- **WHAT YOU WILL DO**: Up to and including the line that contains "This screenshot has height=2576, width=604.", write out each line of the material from its first line, exactly.

- **THE DATA**:

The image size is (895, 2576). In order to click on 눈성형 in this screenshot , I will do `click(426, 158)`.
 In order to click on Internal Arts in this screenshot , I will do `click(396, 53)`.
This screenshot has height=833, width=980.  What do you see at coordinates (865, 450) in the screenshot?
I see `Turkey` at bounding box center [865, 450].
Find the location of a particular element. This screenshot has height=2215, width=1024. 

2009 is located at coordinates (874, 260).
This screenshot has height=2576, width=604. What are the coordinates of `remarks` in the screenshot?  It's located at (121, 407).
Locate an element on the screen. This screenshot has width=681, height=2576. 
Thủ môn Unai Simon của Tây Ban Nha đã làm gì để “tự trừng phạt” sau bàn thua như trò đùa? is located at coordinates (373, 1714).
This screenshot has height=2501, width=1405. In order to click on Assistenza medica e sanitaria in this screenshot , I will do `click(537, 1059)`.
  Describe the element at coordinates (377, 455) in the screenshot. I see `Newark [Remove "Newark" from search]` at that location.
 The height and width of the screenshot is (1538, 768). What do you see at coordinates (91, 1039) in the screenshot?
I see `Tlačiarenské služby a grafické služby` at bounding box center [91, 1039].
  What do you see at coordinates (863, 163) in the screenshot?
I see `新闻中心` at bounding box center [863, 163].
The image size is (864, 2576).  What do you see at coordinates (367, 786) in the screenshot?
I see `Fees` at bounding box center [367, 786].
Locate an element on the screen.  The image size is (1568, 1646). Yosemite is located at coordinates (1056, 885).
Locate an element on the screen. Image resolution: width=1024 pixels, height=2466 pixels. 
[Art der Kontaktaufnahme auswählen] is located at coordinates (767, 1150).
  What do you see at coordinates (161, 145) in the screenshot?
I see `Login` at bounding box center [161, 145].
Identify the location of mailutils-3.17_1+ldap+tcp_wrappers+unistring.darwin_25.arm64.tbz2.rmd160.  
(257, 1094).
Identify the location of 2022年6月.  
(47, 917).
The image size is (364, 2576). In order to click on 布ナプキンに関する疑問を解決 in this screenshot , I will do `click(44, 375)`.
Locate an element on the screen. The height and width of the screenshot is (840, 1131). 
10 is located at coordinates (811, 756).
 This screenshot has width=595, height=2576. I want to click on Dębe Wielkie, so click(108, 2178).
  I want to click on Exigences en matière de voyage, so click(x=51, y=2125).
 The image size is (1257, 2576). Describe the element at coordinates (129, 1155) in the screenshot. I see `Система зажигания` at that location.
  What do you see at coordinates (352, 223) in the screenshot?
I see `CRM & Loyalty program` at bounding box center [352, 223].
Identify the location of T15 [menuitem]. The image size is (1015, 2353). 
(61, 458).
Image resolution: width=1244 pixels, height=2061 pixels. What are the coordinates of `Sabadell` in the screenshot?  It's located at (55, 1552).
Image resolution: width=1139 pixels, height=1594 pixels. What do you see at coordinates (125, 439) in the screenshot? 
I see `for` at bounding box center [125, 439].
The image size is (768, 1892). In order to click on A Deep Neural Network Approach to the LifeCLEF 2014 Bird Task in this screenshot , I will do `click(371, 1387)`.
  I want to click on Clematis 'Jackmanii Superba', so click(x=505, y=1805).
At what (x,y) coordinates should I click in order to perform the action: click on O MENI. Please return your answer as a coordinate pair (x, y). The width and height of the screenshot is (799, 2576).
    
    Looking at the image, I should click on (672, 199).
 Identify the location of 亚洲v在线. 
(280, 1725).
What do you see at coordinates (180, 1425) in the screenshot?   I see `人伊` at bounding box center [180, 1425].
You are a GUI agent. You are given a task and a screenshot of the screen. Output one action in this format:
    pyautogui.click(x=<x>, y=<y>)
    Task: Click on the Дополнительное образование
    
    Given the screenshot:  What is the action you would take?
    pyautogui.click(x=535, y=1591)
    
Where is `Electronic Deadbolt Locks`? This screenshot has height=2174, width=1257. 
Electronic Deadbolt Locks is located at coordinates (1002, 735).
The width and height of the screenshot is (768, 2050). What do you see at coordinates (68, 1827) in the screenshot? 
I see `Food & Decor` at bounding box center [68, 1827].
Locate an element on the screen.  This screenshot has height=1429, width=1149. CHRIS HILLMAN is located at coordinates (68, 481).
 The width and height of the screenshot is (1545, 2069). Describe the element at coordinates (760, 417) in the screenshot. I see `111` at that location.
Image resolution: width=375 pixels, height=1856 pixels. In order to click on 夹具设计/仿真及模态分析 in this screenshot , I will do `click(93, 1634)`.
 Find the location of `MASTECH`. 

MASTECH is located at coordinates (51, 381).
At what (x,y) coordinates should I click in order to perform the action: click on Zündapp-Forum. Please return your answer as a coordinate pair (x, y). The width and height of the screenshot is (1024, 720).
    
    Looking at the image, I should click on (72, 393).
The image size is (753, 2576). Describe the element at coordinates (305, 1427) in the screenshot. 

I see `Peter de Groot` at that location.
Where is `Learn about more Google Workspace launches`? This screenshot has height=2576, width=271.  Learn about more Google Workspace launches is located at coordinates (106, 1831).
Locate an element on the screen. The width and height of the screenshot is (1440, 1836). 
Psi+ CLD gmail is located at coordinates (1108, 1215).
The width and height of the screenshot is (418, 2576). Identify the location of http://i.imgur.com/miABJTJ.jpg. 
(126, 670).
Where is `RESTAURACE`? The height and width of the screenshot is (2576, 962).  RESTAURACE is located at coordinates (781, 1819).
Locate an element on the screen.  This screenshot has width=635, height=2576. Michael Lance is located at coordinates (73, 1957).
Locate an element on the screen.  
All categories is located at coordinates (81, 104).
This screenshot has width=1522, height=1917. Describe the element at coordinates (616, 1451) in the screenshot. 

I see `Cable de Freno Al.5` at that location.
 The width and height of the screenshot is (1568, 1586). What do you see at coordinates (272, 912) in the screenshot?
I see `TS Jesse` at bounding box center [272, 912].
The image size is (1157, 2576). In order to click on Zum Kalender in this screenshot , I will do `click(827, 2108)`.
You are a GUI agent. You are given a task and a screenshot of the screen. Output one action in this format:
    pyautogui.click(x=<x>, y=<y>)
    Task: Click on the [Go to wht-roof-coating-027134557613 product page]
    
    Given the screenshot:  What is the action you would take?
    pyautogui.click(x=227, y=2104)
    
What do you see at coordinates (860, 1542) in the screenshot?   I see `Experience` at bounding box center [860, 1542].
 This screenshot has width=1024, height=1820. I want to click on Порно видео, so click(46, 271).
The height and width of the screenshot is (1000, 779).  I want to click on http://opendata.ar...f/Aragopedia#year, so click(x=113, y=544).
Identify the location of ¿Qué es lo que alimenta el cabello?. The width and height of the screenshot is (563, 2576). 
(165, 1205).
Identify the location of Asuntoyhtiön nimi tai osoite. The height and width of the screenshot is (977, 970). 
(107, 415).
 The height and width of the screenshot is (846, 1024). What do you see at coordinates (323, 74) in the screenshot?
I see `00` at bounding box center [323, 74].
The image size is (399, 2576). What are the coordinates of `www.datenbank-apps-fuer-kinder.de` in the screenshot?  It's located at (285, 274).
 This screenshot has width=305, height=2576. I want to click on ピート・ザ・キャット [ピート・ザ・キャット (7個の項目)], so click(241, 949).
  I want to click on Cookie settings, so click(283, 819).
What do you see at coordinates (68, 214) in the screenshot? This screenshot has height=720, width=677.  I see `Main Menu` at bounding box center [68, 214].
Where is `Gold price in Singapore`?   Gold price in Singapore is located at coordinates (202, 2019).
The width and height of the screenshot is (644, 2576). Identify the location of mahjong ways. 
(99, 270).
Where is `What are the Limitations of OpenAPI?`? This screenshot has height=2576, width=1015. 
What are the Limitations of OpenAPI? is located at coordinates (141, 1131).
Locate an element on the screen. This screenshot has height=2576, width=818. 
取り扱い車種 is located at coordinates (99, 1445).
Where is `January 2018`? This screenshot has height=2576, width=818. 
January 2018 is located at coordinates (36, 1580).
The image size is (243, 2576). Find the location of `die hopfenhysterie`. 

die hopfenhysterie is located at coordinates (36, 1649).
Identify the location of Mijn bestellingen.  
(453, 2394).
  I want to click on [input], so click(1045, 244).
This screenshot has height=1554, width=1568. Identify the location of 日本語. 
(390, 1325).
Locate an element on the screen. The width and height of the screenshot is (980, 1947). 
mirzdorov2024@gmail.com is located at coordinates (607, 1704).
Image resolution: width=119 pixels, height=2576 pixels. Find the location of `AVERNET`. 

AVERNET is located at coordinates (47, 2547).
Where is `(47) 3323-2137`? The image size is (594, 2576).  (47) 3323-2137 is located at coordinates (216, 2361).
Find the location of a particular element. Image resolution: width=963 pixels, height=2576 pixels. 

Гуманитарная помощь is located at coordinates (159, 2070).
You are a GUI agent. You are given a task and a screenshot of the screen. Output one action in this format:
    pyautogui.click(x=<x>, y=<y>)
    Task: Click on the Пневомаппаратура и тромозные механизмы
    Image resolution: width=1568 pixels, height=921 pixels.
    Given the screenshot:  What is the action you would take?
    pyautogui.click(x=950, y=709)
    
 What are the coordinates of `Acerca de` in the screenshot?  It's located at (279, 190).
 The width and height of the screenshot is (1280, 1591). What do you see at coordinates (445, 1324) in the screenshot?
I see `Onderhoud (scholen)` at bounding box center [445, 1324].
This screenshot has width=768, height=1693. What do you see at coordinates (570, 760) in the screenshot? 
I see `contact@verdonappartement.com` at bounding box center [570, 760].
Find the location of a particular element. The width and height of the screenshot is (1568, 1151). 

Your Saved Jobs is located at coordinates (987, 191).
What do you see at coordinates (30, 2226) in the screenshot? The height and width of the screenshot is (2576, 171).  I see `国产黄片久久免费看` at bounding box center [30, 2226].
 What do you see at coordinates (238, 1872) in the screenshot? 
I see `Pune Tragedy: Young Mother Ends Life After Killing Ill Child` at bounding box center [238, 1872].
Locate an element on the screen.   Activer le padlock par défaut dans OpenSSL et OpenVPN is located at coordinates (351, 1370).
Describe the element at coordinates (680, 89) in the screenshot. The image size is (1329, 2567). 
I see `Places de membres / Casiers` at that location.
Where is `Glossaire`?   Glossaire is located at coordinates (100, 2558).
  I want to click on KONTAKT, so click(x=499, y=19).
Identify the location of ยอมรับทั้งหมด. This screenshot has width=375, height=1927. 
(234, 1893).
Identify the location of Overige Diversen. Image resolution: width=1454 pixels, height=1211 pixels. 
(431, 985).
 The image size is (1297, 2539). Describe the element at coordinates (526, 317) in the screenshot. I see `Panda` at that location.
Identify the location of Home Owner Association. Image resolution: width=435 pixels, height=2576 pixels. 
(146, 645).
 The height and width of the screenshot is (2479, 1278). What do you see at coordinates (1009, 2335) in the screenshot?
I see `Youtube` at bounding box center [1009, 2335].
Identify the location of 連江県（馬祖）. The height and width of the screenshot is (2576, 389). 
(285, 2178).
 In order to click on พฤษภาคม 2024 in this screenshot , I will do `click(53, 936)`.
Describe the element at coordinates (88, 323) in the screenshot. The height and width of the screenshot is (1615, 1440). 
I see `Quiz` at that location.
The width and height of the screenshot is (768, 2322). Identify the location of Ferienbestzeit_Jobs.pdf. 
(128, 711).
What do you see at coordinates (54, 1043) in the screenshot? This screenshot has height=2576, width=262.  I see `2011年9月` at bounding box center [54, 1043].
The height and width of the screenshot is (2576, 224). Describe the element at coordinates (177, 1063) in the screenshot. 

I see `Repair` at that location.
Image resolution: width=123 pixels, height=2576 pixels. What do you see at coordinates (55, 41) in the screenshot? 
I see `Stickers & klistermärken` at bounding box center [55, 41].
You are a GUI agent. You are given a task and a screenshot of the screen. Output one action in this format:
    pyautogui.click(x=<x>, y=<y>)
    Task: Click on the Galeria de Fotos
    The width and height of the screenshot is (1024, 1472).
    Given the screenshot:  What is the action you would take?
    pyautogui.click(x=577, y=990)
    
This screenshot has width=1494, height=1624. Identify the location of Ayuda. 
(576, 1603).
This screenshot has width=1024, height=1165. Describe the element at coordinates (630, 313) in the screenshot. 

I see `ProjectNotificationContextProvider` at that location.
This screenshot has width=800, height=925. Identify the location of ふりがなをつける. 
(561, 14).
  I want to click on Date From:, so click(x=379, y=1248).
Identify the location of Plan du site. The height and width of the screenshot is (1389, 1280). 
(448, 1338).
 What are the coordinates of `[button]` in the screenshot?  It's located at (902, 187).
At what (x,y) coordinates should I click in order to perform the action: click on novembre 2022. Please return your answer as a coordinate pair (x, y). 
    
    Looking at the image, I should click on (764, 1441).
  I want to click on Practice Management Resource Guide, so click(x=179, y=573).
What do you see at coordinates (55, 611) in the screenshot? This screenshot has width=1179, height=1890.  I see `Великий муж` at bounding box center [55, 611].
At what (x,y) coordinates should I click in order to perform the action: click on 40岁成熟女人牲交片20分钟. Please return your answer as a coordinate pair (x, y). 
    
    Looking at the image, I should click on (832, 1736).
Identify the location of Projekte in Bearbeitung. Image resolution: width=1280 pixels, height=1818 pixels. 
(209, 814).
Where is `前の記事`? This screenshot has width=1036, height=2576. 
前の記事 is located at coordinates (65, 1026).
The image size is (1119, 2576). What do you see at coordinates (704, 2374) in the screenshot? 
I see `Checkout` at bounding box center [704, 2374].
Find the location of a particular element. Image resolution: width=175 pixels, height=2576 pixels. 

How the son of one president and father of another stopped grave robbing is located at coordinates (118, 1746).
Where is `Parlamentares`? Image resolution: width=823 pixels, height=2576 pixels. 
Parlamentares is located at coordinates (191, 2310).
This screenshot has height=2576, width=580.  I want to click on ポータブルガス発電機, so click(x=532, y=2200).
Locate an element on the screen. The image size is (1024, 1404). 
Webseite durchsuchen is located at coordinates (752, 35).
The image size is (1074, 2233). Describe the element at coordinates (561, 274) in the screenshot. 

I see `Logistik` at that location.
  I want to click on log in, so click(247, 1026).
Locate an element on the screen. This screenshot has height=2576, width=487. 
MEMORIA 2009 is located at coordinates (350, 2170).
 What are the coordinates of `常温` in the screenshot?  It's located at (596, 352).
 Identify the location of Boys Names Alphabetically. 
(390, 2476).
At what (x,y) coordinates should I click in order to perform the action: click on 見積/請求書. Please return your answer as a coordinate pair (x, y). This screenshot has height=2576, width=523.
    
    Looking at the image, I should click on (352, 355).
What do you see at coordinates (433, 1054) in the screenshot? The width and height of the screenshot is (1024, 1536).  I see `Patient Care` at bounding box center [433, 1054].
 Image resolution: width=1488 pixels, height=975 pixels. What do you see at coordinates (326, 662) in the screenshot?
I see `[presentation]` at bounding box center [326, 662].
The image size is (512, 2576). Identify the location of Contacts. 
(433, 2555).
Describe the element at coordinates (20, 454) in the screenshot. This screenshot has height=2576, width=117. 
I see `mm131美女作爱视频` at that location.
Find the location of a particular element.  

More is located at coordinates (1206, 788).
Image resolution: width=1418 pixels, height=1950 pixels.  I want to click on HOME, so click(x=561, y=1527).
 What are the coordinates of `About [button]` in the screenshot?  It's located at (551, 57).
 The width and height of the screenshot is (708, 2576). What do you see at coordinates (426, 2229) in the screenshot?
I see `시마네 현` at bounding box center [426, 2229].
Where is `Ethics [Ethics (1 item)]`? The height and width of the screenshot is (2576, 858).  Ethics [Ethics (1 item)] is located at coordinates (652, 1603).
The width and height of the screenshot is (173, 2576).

- **ANSWER TO THIS EXERCISE**:
The image size is (895, 2576). In order to click on 눈성형 in this screenshot , I will do `click(426, 158)`.
 In order to click on Internal Arts in this screenshot , I will do `click(396, 53)`.
This screenshot has height=833, width=980.  What do you see at coordinates (865, 450) in the screenshot?
I see `Turkey` at bounding box center [865, 450].
Find the location of a particular element. This screenshot has height=2215, width=1024. 

2009 is located at coordinates (874, 260).
This screenshot has height=2576, width=604. What are the coordinates of `remarks` in the screenshot?  It's located at (121, 407).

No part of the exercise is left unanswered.